During the college’s annual employee appreciation and retiree luncheon on Friday, Klebba announced that Claycomb would be receiving an honorary degree for his service and dedication to the college. The degree will be presented to Claycomb at the 10 a.m. commencement ceremony on Saturday, where he will serve as the keynote speaker.
“At commencement it is a custom to call upon one of our own graduates to deliver the commencement address,” commented Klebba. “We do this in order to have before the graduates an example of what our graduates can do after leaving State Tech. This year is no exception.”
“The honorary degree reflects Dr. Claycomb’s passion for the college,” said Vicki Schwinke, Chief Academic Officer. “It honors one of the many traditions that he has established for graduates to serve as our commencement speaker.”
In addition to the honorary degree, Klebba also announced the plans to dedicate and rename the Information Technology Center in honor of Claycomb. The building was completed in 2001 and was one of the first buildings to be constructed under Claycomb’s leadership.

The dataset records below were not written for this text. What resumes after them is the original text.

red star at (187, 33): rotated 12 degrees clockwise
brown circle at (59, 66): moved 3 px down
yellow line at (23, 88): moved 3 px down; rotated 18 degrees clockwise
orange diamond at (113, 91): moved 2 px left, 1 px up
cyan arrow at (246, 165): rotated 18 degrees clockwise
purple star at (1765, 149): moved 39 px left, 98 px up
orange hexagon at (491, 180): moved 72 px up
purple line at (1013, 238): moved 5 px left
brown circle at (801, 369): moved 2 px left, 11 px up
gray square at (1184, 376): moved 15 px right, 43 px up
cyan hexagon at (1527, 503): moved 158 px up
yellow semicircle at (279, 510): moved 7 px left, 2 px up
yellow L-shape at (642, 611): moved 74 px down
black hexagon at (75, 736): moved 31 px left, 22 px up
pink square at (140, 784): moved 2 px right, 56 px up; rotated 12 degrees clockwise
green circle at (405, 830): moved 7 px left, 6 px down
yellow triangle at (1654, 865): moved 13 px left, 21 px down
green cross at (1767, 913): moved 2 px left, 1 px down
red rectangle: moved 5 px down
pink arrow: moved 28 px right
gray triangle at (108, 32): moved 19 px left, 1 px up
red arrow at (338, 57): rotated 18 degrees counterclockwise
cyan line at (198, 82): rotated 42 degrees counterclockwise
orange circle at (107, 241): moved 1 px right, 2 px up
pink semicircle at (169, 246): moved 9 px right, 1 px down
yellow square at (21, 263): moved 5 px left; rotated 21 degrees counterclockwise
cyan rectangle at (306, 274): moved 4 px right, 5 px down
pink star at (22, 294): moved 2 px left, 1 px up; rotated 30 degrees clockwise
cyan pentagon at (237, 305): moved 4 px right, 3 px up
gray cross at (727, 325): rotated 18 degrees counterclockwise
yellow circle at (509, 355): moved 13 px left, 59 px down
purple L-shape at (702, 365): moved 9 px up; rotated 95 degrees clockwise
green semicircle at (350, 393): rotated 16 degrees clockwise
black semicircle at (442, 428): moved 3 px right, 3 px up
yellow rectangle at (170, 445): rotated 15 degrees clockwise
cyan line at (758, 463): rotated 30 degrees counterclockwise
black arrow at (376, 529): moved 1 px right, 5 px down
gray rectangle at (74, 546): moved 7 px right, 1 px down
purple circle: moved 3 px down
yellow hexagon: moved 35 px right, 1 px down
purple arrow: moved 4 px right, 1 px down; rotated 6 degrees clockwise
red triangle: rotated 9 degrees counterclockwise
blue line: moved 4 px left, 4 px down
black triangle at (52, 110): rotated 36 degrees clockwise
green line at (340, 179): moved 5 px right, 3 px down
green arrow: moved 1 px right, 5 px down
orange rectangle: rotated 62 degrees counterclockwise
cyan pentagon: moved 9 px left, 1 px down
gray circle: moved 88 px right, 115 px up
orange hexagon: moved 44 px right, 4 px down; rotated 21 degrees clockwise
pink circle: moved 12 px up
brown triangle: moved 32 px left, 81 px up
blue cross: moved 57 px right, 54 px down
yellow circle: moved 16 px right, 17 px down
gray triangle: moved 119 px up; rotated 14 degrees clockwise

Scott Peters, Executive Director of the Foundation for State Technical College of Missouri, stated that the college and foundation’s gift naming policy provides State Tech’s Board of Regents a vehicle to express appreciation to deserving candidates for the impact made by their level of contribution.
“Recognition through special building or other property naming can be bestowed for those making a significant financial gift or who have provided service of a meritorious nature of the college,” commented Peters.
According to Peters merit of service recognition is based upon distinguished service by an individual who through their contribution bring distinction to the institution or that through their actions, impact the course of history for the college in a positive way.
Peters stated that when he read through the evaluation criteria for the merit of service recognition, the State Tech Foundation Board of Directors eagerly supported the decision of the Board of Regents to dedicate and rename the building in honor of Claycomb.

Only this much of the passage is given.